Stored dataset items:
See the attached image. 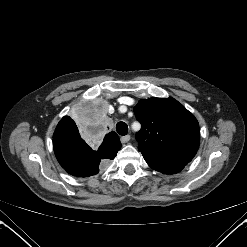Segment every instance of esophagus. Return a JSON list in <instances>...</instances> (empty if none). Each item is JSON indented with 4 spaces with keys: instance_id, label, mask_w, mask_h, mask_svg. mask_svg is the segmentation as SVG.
<instances>
[{
    "instance_id": "esophagus-1",
    "label": "esophagus",
    "mask_w": 247,
    "mask_h": 247,
    "mask_svg": "<svg viewBox=\"0 0 247 247\" xmlns=\"http://www.w3.org/2000/svg\"><path fill=\"white\" fill-rule=\"evenodd\" d=\"M131 139L130 135H125L120 138L122 143H127Z\"/></svg>"
}]
</instances>
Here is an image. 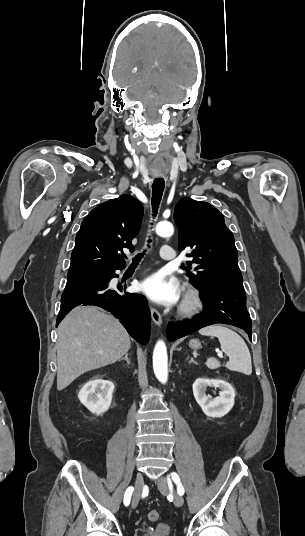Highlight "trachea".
Returning <instances> with one entry per match:
<instances>
[{"mask_svg":"<svg viewBox=\"0 0 305 536\" xmlns=\"http://www.w3.org/2000/svg\"><path fill=\"white\" fill-rule=\"evenodd\" d=\"M164 188H165L164 179L163 178H155L154 181H153V184H152V199H151V205H152V209H153V216H156V214H157V211H158L161 199H162ZM148 243H151L150 239L148 240ZM147 246L150 248L149 244ZM145 251L146 250H144L143 253H138V255H136L134 258H132V263H139V261H141V258H143L144 254H145Z\"/></svg>","mask_w":305,"mask_h":536,"instance_id":"trachea-1","label":"trachea"}]
</instances>
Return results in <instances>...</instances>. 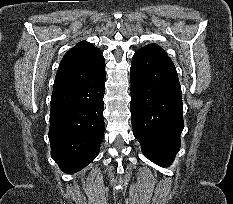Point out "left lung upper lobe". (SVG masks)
Segmentation results:
<instances>
[{
    "mask_svg": "<svg viewBox=\"0 0 233 204\" xmlns=\"http://www.w3.org/2000/svg\"><path fill=\"white\" fill-rule=\"evenodd\" d=\"M143 48L150 49V50H153V51H156V52H159V53L166 55L165 51L160 46H158L156 44H149Z\"/></svg>",
    "mask_w": 233,
    "mask_h": 204,
    "instance_id": "left-lung-upper-lobe-1",
    "label": "left lung upper lobe"
}]
</instances>
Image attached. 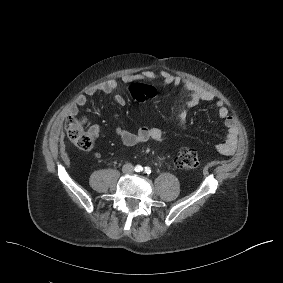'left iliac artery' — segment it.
I'll return each instance as SVG.
<instances>
[{"instance_id": "44dca946", "label": "left iliac artery", "mask_w": 283, "mask_h": 283, "mask_svg": "<svg viewBox=\"0 0 283 283\" xmlns=\"http://www.w3.org/2000/svg\"><path fill=\"white\" fill-rule=\"evenodd\" d=\"M145 173H147V174H150L151 173V170H150V167H145Z\"/></svg>"}]
</instances>
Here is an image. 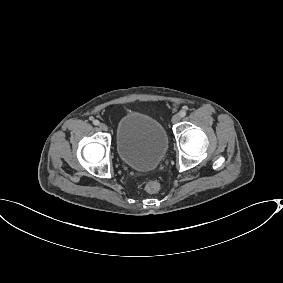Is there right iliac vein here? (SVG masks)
<instances>
[{
    "label": "right iliac vein",
    "mask_w": 283,
    "mask_h": 283,
    "mask_svg": "<svg viewBox=\"0 0 283 283\" xmlns=\"http://www.w3.org/2000/svg\"><path fill=\"white\" fill-rule=\"evenodd\" d=\"M99 127H100V129L103 130V131H107V130H108V126H107L106 124H104V123H101V124L99 125Z\"/></svg>",
    "instance_id": "obj_1"
}]
</instances>
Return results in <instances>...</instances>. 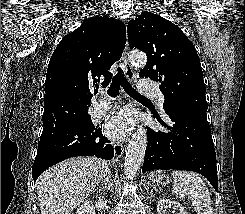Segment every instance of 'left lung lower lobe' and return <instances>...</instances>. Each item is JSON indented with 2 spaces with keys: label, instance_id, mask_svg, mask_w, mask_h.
Segmentation results:
<instances>
[{
  "label": "left lung lower lobe",
  "instance_id": "obj_1",
  "mask_svg": "<svg viewBox=\"0 0 245 214\" xmlns=\"http://www.w3.org/2000/svg\"><path fill=\"white\" fill-rule=\"evenodd\" d=\"M206 111L191 107L167 114L174 123L168 133L149 128L142 172L195 171L207 178L217 191V161Z\"/></svg>",
  "mask_w": 245,
  "mask_h": 214
}]
</instances>
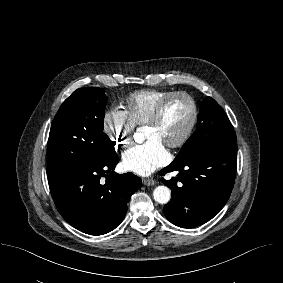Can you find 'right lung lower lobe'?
Here are the masks:
<instances>
[{"instance_id":"98d812e1","label":"right lung lower lobe","mask_w":283,"mask_h":283,"mask_svg":"<svg viewBox=\"0 0 283 283\" xmlns=\"http://www.w3.org/2000/svg\"><path fill=\"white\" fill-rule=\"evenodd\" d=\"M118 161L113 151L97 163L48 179L58 211L74 228L103 235L123 221L130 197L142 181L130 172L117 174L114 169Z\"/></svg>"}]
</instances>
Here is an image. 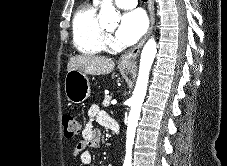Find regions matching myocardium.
Returning a JSON list of instances; mask_svg holds the SVG:
<instances>
[{
    "mask_svg": "<svg viewBox=\"0 0 227 166\" xmlns=\"http://www.w3.org/2000/svg\"><path fill=\"white\" fill-rule=\"evenodd\" d=\"M102 32H103L105 39H107L110 36V32L107 31L105 28H102Z\"/></svg>",
    "mask_w": 227,
    "mask_h": 166,
    "instance_id": "myocardium-1",
    "label": "myocardium"
}]
</instances>
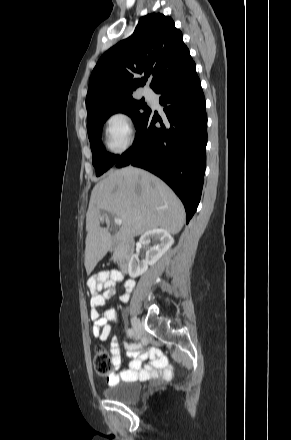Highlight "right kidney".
<instances>
[{
    "label": "right kidney",
    "instance_id": "1",
    "mask_svg": "<svg viewBox=\"0 0 291 440\" xmlns=\"http://www.w3.org/2000/svg\"><path fill=\"white\" fill-rule=\"evenodd\" d=\"M154 240L157 244L148 249L146 258L139 260L137 254L133 255L129 261L128 273L130 277L136 278L148 270V266L154 265L173 245L174 239L168 231L162 228L152 229L145 232L140 237V244L149 245Z\"/></svg>",
    "mask_w": 291,
    "mask_h": 440
}]
</instances>
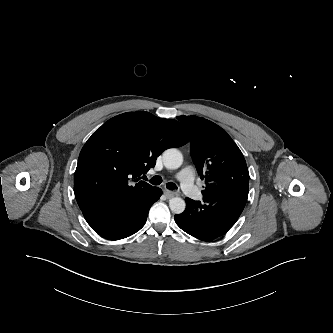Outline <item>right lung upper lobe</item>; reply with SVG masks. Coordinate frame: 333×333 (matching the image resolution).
<instances>
[{
	"label": "right lung upper lobe",
	"instance_id": "right-lung-upper-lobe-1",
	"mask_svg": "<svg viewBox=\"0 0 333 333\" xmlns=\"http://www.w3.org/2000/svg\"><path fill=\"white\" fill-rule=\"evenodd\" d=\"M188 141V132L176 120L142 111L111 118L92 134L80 152L74 174L80 209L141 200L155 187L139 177L153 167L162 151Z\"/></svg>",
	"mask_w": 333,
	"mask_h": 333
}]
</instances>
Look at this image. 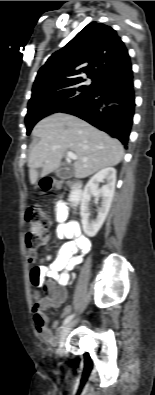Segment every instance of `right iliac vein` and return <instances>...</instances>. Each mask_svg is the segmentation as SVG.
<instances>
[{
    "label": "right iliac vein",
    "mask_w": 155,
    "mask_h": 395,
    "mask_svg": "<svg viewBox=\"0 0 155 395\" xmlns=\"http://www.w3.org/2000/svg\"><path fill=\"white\" fill-rule=\"evenodd\" d=\"M76 323V321H72L68 324H66L63 329L60 332V340H59V348H58V353L59 355L63 354V345H64V341L67 337V335L69 334L70 330L72 329L73 325Z\"/></svg>",
    "instance_id": "obj_1"
}]
</instances>
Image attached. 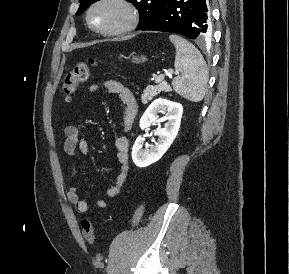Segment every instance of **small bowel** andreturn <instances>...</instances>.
<instances>
[{"label":"small bowel","mask_w":289,"mask_h":274,"mask_svg":"<svg viewBox=\"0 0 289 274\" xmlns=\"http://www.w3.org/2000/svg\"><path fill=\"white\" fill-rule=\"evenodd\" d=\"M104 89L108 92L117 94L125 106L123 127L125 130H129L133 124V121L137 115V102L133 92L125 86L123 83L116 80H108L103 83L102 86L93 84L88 87L89 92H97ZM64 152L71 159H75L80 154H90L89 143L80 138L79 129L75 125H68L64 128ZM115 149L117 154V160L119 162V171L115 178L114 183L105 190V196L113 198L117 196L125 185L129 172V140L127 136L121 135L116 139ZM77 173L75 164L73 165L71 177H74ZM67 199L71 202L78 213L84 214L88 211L89 204L85 199H80L77 187L72 186L67 191ZM95 205L99 209L108 208L110 203L105 199H98Z\"/></svg>","instance_id":"obj_1"}]
</instances>
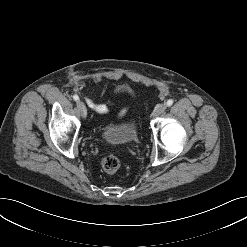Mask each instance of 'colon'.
<instances>
[{
  "instance_id": "5ec220e1",
  "label": "colon",
  "mask_w": 247,
  "mask_h": 247,
  "mask_svg": "<svg viewBox=\"0 0 247 247\" xmlns=\"http://www.w3.org/2000/svg\"><path fill=\"white\" fill-rule=\"evenodd\" d=\"M101 166L105 172L112 174L119 170L121 162L116 155H108L102 159Z\"/></svg>"
}]
</instances>
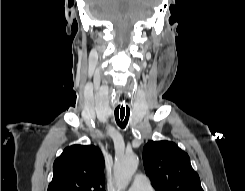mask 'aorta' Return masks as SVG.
<instances>
[{"label": "aorta", "instance_id": "762f6f07", "mask_svg": "<svg viewBox=\"0 0 245 191\" xmlns=\"http://www.w3.org/2000/svg\"><path fill=\"white\" fill-rule=\"evenodd\" d=\"M138 157L131 153L117 157L114 164V178L117 191H125L138 167Z\"/></svg>", "mask_w": 245, "mask_h": 191}]
</instances>
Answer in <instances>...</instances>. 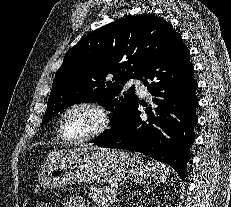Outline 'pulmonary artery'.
Here are the masks:
<instances>
[{
  "label": "pulmonary artery",
  "mask_w": 231,
  "mask_h": 207,
  "mask_svg": "<svg viewBox=\"0 0 231 207\" xmlns=\"http://www.w3.org/2000/svg\"><path fill=\"white\" fill-rule=\"evenodd\" d=\"M128 86H133L135 87L138 91H140L141 93H145V87L142 83V81L138 78H132L129 80L128 82Z\"/></svg>",
  "instance_id": "obj_1"
}]
</instances>
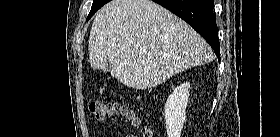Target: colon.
Masks as SVG:
<instances>
[{
    "label": "colon",
    "instance_id": "colon-1",
    "mask_svg": "<svg viewBox=\"0 0 280 137\" xmlns=\"http://www.w3.org/2000/svg\"><path fill=\"white\" fill-rule=\"evenodd\" d=\"M89 111L98 120H104L112 114L119 113L127 116L133 125L139 124L138 118H136L131 111H128L119 103H109L105 101L95 100L89 104ZM144 136L152 137V133L150 131H147Z\"/></svg>",
    "mask_w": 280,
    "mask_h": 137
}]
</instances>
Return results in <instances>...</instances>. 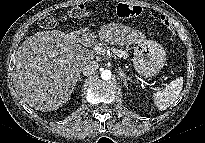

- _WHAT IS REQUIRED_: Starting at the line that contains "Target: colon.", please write out every line to the end of the entries, inclusive, copied exactly and with pictures omitted.

- _WRITTEN REPLY_:
Target: colon.
Masks as SVG:
<instances>
[{
    "label": "colon",
    "instance_id": "colon-1",
    "mask_svg": "<svg viewBox=\"0 0 280 137\" xmlns=\"http://www.w3.org/2000/svg\"><path fill=\"white\" fill-rule=\"evenodd\" d=\"M89 111L98 120H104L112 114L119 113L127 116L133 125L139 124L138 118H136L131 111H128L119 103H109L105 101L95 100L89 104ZM144 136L152 137V133L150 131H147Z\"/></svg>",
    "mask_w": 280,
    "mask_h": 137
}]
</instances>
Return results in <instances>...</instances>. 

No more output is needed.